Air conditioning may be a protective factor for people living in areas with higher density housing in Melbourne. Studies from the USA have indicated that air-conditioning is a protective factor for heat-related mortality/morbidity [68]. A decrease in heat-related mortality/morbidity over the past two decades was attributed to increased use of air-conditioning [69]. Lack of air-conditioning was proposed to explain the increased risk of mortality in inner urban poor Americans during the Chicago heatwaves in 1995 [21, 40, 67] and 1999 and the European heatwave in 2003 [42]. Increased reliance upon air-conditioning may also become a feature in both Europe and Australia over the coming decades [37, 40]. There are three concerns regarding reliance upon air-conditioning; firstly, power failures either partial or complete are common during heatwaves due to inability for energy providers to meet the increased demand. Secondly, reliance on air-conditioning may alter physiological acclimatisation and increase the susceptibility of some people to heatwaves. Thirdly, excessive reliance on air-conditioning and the associated energy has implications for fossil fuel consumption and its contribution to the increased effects of UHI locally, and climate change globally.

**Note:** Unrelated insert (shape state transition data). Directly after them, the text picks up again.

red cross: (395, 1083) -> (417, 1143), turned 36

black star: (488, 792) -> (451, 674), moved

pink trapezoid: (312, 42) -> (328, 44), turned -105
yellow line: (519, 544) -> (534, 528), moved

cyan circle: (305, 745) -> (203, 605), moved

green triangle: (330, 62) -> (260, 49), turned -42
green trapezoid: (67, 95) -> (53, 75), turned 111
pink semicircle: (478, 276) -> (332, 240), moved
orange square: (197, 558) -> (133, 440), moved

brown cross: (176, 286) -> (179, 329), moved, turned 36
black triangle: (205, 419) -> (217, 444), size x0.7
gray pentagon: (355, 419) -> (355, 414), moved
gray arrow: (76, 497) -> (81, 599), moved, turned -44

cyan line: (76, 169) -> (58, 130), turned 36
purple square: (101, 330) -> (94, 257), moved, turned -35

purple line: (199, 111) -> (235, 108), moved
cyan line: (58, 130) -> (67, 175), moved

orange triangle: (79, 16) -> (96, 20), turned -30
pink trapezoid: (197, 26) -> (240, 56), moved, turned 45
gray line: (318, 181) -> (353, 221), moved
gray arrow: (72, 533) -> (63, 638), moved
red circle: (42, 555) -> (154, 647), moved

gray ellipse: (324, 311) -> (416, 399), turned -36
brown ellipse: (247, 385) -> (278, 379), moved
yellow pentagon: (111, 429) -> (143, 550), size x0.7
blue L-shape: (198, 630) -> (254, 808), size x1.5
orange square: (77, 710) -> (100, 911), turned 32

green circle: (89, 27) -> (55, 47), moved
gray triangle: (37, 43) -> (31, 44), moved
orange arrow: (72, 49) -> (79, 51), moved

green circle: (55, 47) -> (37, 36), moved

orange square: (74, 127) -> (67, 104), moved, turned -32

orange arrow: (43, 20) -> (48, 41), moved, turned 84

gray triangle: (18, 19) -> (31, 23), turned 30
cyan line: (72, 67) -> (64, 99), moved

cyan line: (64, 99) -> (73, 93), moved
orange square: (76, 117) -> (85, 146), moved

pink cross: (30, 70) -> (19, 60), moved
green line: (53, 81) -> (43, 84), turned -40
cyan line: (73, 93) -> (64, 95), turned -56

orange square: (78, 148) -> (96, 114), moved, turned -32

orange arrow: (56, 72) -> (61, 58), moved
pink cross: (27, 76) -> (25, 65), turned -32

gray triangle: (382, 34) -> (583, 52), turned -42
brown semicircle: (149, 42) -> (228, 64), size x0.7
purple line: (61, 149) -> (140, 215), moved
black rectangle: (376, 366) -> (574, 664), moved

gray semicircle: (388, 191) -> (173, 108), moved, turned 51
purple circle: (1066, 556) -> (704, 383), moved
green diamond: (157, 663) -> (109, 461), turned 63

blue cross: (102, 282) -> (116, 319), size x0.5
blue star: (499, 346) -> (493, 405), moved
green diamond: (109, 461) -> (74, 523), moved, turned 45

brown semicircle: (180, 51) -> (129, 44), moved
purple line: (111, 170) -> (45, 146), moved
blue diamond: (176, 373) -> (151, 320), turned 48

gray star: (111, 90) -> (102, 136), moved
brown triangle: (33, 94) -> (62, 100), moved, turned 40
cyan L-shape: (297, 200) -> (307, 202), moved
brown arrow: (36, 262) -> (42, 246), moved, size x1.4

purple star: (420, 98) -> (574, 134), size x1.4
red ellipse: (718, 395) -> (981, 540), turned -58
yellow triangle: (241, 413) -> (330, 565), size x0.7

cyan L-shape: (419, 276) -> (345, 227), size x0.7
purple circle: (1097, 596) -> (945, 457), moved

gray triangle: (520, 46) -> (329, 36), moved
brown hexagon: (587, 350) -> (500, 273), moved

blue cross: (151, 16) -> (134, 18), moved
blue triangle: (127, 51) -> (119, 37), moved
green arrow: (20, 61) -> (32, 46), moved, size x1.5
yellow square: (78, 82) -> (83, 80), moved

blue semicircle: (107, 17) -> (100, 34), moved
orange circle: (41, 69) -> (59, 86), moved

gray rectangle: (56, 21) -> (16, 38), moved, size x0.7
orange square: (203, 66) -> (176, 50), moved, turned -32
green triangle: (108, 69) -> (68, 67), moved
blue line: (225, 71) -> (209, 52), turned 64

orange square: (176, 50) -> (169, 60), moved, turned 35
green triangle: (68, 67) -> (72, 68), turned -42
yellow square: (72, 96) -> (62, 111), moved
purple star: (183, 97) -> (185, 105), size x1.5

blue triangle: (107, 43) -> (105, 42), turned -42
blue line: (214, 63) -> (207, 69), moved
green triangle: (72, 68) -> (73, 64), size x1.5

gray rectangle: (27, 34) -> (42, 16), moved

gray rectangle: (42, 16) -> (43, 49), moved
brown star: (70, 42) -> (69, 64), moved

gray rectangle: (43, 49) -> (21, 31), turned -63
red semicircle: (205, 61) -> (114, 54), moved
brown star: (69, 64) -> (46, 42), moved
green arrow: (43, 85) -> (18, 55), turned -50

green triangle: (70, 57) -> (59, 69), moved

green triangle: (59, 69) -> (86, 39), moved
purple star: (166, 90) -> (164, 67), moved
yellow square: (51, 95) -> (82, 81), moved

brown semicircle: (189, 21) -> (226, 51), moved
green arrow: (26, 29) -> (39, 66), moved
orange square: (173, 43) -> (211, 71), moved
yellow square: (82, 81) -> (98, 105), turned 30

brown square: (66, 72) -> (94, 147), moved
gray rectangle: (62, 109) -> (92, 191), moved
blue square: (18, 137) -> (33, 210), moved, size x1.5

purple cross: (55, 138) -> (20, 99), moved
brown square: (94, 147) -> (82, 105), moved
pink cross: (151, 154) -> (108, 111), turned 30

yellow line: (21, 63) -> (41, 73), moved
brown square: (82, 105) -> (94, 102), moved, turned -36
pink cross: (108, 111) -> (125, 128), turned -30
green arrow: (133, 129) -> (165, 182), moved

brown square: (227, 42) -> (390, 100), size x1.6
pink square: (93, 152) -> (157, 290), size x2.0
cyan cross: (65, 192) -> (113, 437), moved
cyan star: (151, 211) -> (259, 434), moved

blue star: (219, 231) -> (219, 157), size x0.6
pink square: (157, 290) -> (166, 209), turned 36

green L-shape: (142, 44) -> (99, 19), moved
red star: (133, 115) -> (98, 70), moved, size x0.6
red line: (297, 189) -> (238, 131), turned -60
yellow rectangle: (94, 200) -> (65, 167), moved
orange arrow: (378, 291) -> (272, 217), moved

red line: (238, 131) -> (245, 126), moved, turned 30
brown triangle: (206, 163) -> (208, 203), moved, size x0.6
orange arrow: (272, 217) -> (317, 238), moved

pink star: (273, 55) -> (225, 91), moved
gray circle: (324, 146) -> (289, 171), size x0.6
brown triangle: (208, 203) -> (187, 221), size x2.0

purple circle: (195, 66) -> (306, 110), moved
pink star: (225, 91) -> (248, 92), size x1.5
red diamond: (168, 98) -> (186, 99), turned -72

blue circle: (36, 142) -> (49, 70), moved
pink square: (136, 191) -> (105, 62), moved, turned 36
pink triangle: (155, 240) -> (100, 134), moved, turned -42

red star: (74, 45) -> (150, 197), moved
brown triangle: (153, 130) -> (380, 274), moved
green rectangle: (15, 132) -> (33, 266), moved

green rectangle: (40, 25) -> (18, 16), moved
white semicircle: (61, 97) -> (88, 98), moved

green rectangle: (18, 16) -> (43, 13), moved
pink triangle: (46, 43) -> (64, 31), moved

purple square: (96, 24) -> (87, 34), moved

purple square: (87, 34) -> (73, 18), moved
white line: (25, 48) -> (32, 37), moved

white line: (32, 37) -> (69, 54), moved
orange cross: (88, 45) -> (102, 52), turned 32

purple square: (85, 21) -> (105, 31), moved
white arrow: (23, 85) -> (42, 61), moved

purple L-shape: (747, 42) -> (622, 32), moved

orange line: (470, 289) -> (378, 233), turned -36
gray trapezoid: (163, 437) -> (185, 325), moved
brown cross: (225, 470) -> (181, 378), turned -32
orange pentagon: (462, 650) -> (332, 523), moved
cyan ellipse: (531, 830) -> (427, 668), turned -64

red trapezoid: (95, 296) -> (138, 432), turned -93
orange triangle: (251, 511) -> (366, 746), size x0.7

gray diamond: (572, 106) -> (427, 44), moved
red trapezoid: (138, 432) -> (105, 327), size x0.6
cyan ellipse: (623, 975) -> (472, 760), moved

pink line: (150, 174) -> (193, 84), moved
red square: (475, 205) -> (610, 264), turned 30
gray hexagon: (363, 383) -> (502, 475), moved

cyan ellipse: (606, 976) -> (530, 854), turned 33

This study examined the AHO recorded as a place of residence; it therefore does not reflect the possibility of heat-related morbidity or mortality in the workplace or in transit. It is possible that occupational exposure to heat and disruptions to the transportation system will increase the risk of heat-related mortality and morbidity in susceptible people. To mitigate the effects of an intensified UHI associated with climate change, “cool city” designs that are not reliant on air-conditioned buildings should be incorporated into longer-term urban design and urban planning strategies [37].

Some secondary characteristics of heatwaves often overlooked are increased rates of injury, trauma, crime, and domestic violence. Heat exposure may also be a secondary risk factor for people made homeless by other weather hazards such as floods and bushfires. These secondary characteristics are currently underrepresented in the literature, hence should be the focus of future research. There is limited opportunity to improve the biophysical thermal capacity of humans. However, exposure to extreme heat can be mitigated through behavioural adaptation and technological change. How to implement these measures and determine their effectiveness should be a focus for research in the future.

A limitation of this study included not being able to determine where the heat exposure occurred. This may be different to the place of residence, however by including place of residence we can match this to spatial areas with larger numbers of unskilled workers and manual labourers based on socioeconomic information.

5. Conclusion

Elderly persons living in aged care facilities and the elderly living alone are at a greater risk of heat related mortality and morbidity. In addition to biophysical reasons for increased risk, social factors are important. Other factors that increase the risk of heat stress are; living in areas of low socioeconomic status [70, 71], homelessness [72], and poor English language skills [67]. In urban areas, the urban heat island reflects an increased a sensible heat load to the atmosphere; this may be enhanced by poor building design and urban planning resulting in high-density housing with limited green space [7375]. The spatial vulnerability index developed in this study provides critical information for policy makers and planners, healthcare professionals, and ancillary services. Each of the local government areas in Melbourne can now identify POA in its jurisdictions that are most at risk. Areas of increased risk within each POA can be identified using local knowledge or by reexamination of the data at a census collection district level. Such information can then be used to direct services such as community education, emergency management, heat-health adaptation strategies, and direct short-term and longer-term redevelopment and refurbishment of existing dwellings to mitigate the effects of heat in urban areas.